Here are a few ways not to embarrass yourself on the dance floor.
Hire a pro
Hiring an instructor can really do wonders. I mean, if you’ve ever watched Dancing with the Stars you know that the right teacher can take your moves from drab to fab in a matter of classes. Yes, you could attempt to self-teach yourself ballroom dancing with the help of YouTube videos, but those will only get you so far. Pencil in at least one or two appointments with a seasoned pro just to help you get the basics down.
Curate your playlist
Knowing what songs will play is a huge lifesaver when it comes to dancing. It allows you to practice your moves to the exact tracks that will be playing over the course of your reception. Pro tip: slow jams like John Legend’s “All of Me” and Etta James’ “At Last” are not times to break out your best Beyoncé moves.

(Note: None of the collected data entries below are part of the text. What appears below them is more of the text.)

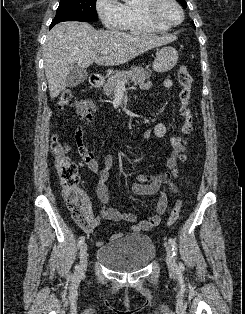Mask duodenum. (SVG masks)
I'll list each match as a JSON object with an SVG mask.
<instances>
[{
    "instance_id": "410a0bca",
    "label": "duodenum",
    "mask_w": 245,
    "mask_h": 314,
    "mask_svg": "<svg viewBox=\"0 0 245 314\" xmlns=\"http://www.w3.org/2000/svg\"><path fill=\"white\" fill-rule=\"evenodd\" d=\"M89 82L93 88H99L101 86V78L98 75H91Z\"/></svg>"
}]
</instances>
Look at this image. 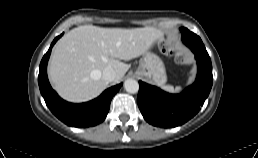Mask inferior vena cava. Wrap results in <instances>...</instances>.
<instances>
[{"mask_svg": "<svg viewBox=\"0 0 258 158\" xmlns=\"http://www.w3.org/2000/svg\"><path fill=\"white\" fill-rule=\"evenodd\" d=\"M102 77L107 82H112L116 78V72L114 69L107 67L103 70Z\"/></svg>", "mask_w": 258, "mask_h": 158, "instance_id": "1", "label": "inferior vena cava"}]
</instances>
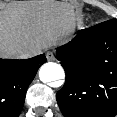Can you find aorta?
Here are the masks:
<instances>
[{"label": "aorta", "mask_w": 117, "mask_h": 117, "mask_svg": "<svg viewBox=\"0 0 117 117\" xmlns=\"http://www.w3.org/2000/svg\"><path fill=\"white\" fill-rule=\"evenodd\" d=\"M39 78L43 83H49L65 78V72L60 64L48 62L41 66Z\"/></svg>", "instance_id": "762f6f07"}]
</instances>
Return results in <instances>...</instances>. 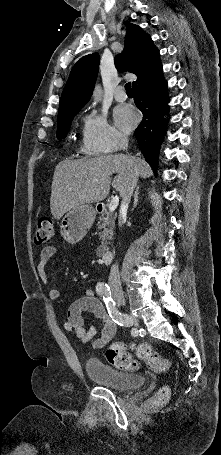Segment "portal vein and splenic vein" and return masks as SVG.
<instances>
[{
	"label": "portal vein and splenic vein",
	"mask_w": 221,
	"mask_h": 455,
	"mask_svg": "<svg viewBox=\"0 0 221 455\" xmlns=\"http://www.w3.org/2000/svg\"><path fill=\"white\" fill-rule=\"evenodd\" d=\"M95 181L97 182L98 180H95ZM118 205H119V197L116 195L112 198V200L108 206L109 213L114 212L116 210V208L118 207Z\"/></svg>",
	"instance_id": "portal-vein-and-splenic-vein-1"
}]
</instances>
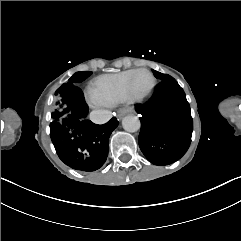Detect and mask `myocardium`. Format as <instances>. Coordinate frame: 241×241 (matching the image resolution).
Masks as SVG:
<instances>
[{
	"label": "myocardium",
	"instance_id": "myocardium-1",
	"mask_svg": "<svg viewBox=\"0 0 241 241\" xmlns=\"http://www.w3.org/2000/svg\"><path fill=\"white\" fill-rule=\"evenodd\" d=\"M143 71L148 72L151 76H152V85L148 87V90L145 92V95H143L141 98H137L135 100L136 104H139L140 102H144L147 99V96H149L151 94V91L153 89L156 88V83H157V76L155 75V72L150 69L149 67L143 66L142 69L136 70L135 72H133L131 75L128 76V78L126 79V84H128L129 82H131V80L133 78H135L136 76H139L140 74L143 73ZM126 93L130 94L127 89H126Z\"/></svg>",
	"mask_w": 241,
	"mask_h": 241
}]
</instances>
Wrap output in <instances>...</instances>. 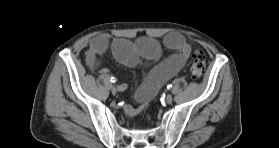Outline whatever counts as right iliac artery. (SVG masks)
<instances>
[{
  "instance_id": "obj_1",
  "label": "right iliac artery",
  "mask_w": 279,
  "mask_h": 148,
  "mask_svg": "<svg viewBox=\"0 0 279 148\" xmlns=\"http://www.w3.org/2000/svg\"><path fill=\"white\" fill-rule=\"evenodd\" d=\"M110 81H111L112 83H115V82L117 81V79H116L115 77H111V78H110ZM126 88H127L126 86H123L120 90L123 91V90H125Z\"/></svg>"
}]
</instances>
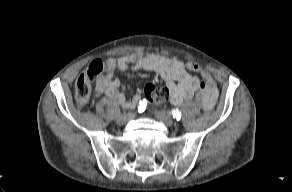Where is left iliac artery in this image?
<instances>
[{
	"label": "left iliac artery",
	"instance_id": "obj_1",
	"mask_svg": "<svg viewBox=\"0 0 292 192\" xmlns=\"http://www.w3.org/2000/svg\"><path fill=\"white\" fill-rule=\"evenodd\" d=\"M172 116H173V118L180 120L182 114L178 109H174V110H172Z\"/></svg>",
	"mask_w": 292,
	"mask_h": 192
}]
</instances>
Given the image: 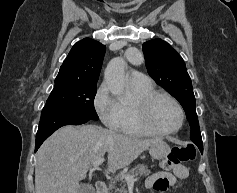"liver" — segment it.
I'll return each mask as SVG.
<instances>
[{
    "label": "liver",
    "instance_id": "1",
    "mask_svg": "<svg viewBox=\"0 0 237 193\" xmlns=\"http://www.w3.org/2000/svg\"><path fill=\"white\" fill-rule=\"evenodd\" d=\"M159 139H141L96 125L64 126L39 148L35 193H78L91 165L108 153L111 172L132 163Z\"/></svg>",
    "mask_w": 237,
    "mask_h": 193
}]
</instances>
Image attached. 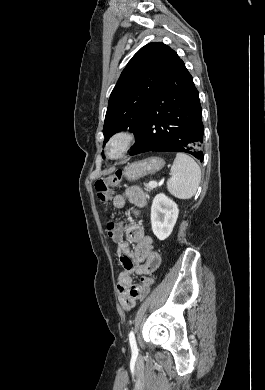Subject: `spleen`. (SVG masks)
Segmentation results:
<instances>
[{
	"mask_svg": "<svg viewBox=\"0 0 265 390\" xmlns=\"http://www.w3.org/2000/svg\"><path fill=\"white\" fill-rule=\"evenodd\" d=\"M200 179L199 165L190 156L178 153L171 167L167 189L179 199H190L196 193Z\"/></svg>",
	"mask_w": 265,
	"mask_h": 390,
	"instance_id": "3e777b00",
	"label": "spleen"
}]
</instances>
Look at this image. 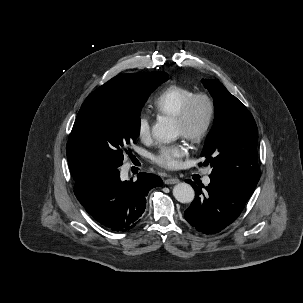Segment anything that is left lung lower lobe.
<instances>
[{
  "label": "left lung lower lobe",
  "mask_w": 303,
  "mask_h": 303,
  "mask_svg": "<svg viewBox=\"0 0 303 303\" xmlns=\"http://www.w3.org/2000/svg\"><path fill=\"white\" fill-rule=\"evenodd\" d=\"M211 182L202 192V185L186 180L195 193V199L185 211V219L198 231L220 232L241 213L252 195L248 189L217 174H210Z\"/></svg>",
  "instance_id": "0a47b994"
}]
</instances>
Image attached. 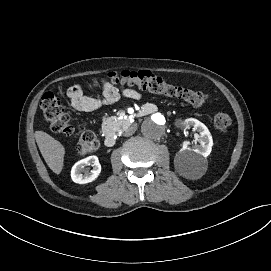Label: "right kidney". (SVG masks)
Here are the masks:
<instances>
[{"label":"right kidney","instance_id":"right-kidney-1","mask_svg":"<svg viewBox=\"0 0 271 271\" xmlns=\"http://www.w3.org/2000/svg\"><path fill=\"white\" fill-rule=\"evenodd\" d=\"M92 166V170L85 169ZM101 171V165L97 156H89L75 163L71 169V179L79 184L93 181ZM83 172V174H81Z\"/></svg>","mask_w":271,"mask_h":271}]
</instances>
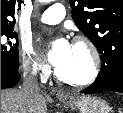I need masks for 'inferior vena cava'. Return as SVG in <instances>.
Returning a JSON list of instances; mask_svg holds the SVG:
<instances>
[{
    "mask_svg": "<svg viewBox=\"0 0 123 113\" xmlns=\"http://www.w3.org/2000/svg\"><path fill=\"white\" fill-rule=\"evenodd\" d=\"M20 90L26 97H29V98L39 96L40 88H39L37 77L33 75L32 73L25 74L23 85Z\"/></svg>",
    "mask_w": 123,
    "mask_h": 113,
    "instance_id": "1",
    "label": "inferior vena cava"
}]
</instances>
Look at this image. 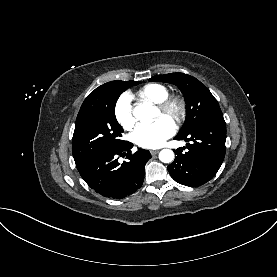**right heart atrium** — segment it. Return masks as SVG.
I'll use <instances>...</instances> for the list:
<instances>
[{
	"instance_id": "1",
	"label": "right heart atrium",
	"mask_w": 277,
	"mask_h": 277,
	"mask_svg": "<svg viewBox=\"0 0 277 277\" xmlns=\"http://www.w3.org/2000/svg\"><path fill=\"white\" fill-rule=\"evenodd\" d=\"M114 114L117 122L124 129H131L135 123L131 97L128 94H122L114 108Z\"/></svg>"
}]
</instances>
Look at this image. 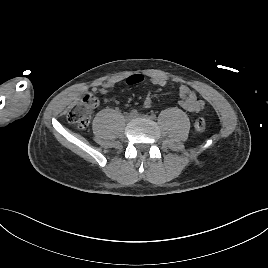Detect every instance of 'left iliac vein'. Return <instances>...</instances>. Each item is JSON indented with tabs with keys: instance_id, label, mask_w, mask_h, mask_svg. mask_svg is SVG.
Returning a JSON list of instances; mask_svg holds the SVG:
<instances>
[{
	"instance_id": "1",
	"label": "left iliac vein",
	"mask_w": 268,
	"mask_h": 268,
	"mask_svg": "<svg viewBox=\"0 0 268 268\" xmlns=\"http://www.w3.org/2000/svg\"><path fill=\"white\" fill-rule=\"evenodd\" d=\"M136 117L143 118V119H149V118H151L148 115H144V114H138Z\"/></svg>"
}]
</instances>
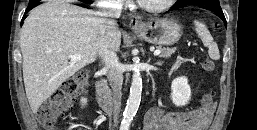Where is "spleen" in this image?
<instances>
[{
  "mask_svg": "<svg viewBox=\"0 0 257 130\" xmlns=\"http://www.w3.org/2000/svg\"><path fill=\"white\" fill-rule=\"evenodd\" d=\"M194 25L196 26V32L198 36L201 38L203 45L208 48V54L211 59L219 60L220 54L217 44L213 41V37L211 36L208 28L202 22L194 21Z\"/></svg>",
  "mask_w": 257,
  "mask_h": 130,
  "instance_id": "3e777b00",
  "label": "spleen"
}]
</instances>
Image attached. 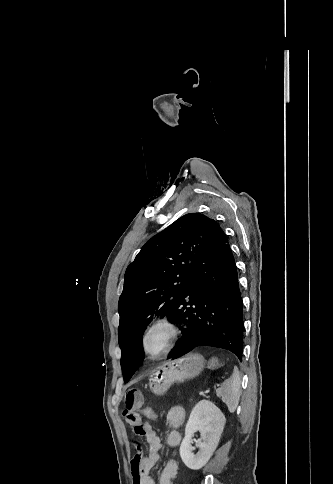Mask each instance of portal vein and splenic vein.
I'll return each mask as SVG.
<instances>
[{"instance_id":"1","label":"portal vein and splenic vein","mask_w":333,"mask_h":484,"mask_svg":"<svg viewBox=\"0 0 333 484\" xmlns=\"http://www.w3.org/2000/svg\"><path fill=\"white\" fill-rule=\"evenodd\" d=\"M204 394H205V390H201V391L199 392V395H204Z\"/></svg>"}]
</instances>
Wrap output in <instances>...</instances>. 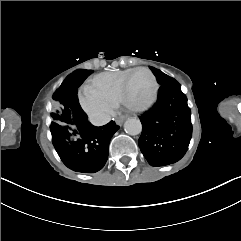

You may have danced around your house a million times, but that doesn’t mean you’re ready for your wedding day. Remember to do a couple trial runs wearing an ensemble similar to what you’ll be sporting at the reception. Trust me, 4-inch heels can make a huge difference.
Don’t get too tipsy
Yes, having a small dose of liquid courage is fine, but you don’t want to go overboard. Have one or two glasses of champagne instead of throwing back shots like you’re attending your last university frat party. You don’t want your videographer to capture you stumbling around instead of waltzing during your first dance.
Skip the awkward moves
Just because certain dance moves are iconic doesn’t mean they’re a good idea. Your foray onto the dance floor shouldn’t look anything like “The Evolution of Dance”, so be mindful of your go-to steps and consider saving “The Sprinkler” and raising the roof for dancing around your kitchen.